■ **WHAT YOU WILL DO**
Please print the entries below exactly, from the line with "probably didn’t originate" through the line with "e Confidently Insured.", including both of those lines and leaving out all others.

-- MATERIAL SUPPLIED follows --

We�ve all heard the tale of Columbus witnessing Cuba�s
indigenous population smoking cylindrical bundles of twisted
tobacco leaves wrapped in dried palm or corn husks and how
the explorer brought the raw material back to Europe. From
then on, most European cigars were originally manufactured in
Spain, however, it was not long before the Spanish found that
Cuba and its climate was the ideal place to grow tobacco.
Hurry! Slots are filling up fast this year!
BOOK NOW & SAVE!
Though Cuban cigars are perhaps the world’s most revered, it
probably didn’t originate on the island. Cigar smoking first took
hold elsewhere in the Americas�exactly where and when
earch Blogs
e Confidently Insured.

-- MATERIAL SUPPLIED concluded --
-- MATERIAL SUPPLIED follows --

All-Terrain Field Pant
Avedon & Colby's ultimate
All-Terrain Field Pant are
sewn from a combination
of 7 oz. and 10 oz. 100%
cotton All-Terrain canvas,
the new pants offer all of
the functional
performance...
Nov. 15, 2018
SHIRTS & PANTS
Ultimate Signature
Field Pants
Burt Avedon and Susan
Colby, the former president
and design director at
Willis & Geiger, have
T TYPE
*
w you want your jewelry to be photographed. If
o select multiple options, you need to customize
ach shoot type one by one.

-- MATERIAL SUPPLIED concluded --
-- MATERIAL SUPPLIED follows --

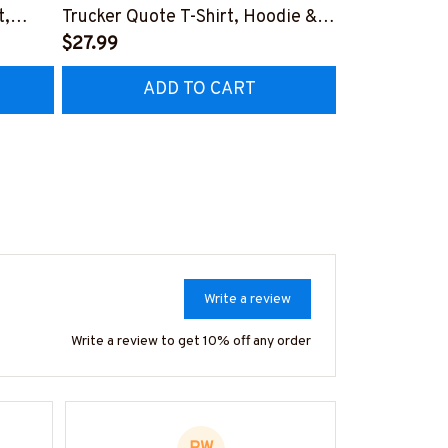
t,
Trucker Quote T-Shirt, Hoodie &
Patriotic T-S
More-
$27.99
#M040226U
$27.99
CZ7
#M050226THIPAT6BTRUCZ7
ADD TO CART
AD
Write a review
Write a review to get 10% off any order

-- MATERIAL SUPPLIED concluded --

■ **ANSWER TO THIS TASK**
probably didn’t originate on the island. Cigar smoking first took
hold elsewhere in the Americas�exactly where and when
earch Blogs
e Confidently Insured.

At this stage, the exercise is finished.